> _Required work_: Find the lines below that contain the word "Kirkman" and count them. Only the number should be given.

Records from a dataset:
[Start of section]

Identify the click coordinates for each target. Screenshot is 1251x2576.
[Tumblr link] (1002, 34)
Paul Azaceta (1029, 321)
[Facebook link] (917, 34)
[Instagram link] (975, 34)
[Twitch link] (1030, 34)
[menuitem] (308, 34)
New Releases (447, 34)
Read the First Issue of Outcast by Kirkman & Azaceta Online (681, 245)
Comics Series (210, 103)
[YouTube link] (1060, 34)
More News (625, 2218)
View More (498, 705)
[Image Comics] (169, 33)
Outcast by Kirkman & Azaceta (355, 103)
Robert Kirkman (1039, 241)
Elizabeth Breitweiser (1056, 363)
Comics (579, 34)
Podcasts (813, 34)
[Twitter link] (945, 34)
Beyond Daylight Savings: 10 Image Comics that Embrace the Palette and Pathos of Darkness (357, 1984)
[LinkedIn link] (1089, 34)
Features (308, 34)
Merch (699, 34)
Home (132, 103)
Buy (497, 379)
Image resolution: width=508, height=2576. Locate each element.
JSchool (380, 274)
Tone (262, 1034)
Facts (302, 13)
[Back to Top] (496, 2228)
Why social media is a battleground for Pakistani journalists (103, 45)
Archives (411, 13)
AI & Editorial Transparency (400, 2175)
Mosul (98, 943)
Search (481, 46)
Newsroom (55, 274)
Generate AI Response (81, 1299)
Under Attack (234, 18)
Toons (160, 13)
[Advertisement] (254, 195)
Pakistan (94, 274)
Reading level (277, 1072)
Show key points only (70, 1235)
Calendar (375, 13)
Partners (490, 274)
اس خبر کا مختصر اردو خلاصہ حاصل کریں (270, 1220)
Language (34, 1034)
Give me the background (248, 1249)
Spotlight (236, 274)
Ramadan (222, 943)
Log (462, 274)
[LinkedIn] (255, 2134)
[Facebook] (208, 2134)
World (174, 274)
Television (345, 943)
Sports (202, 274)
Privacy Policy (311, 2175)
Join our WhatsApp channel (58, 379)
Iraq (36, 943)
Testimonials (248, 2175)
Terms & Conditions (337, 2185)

[End of section]

> _Reply_: 3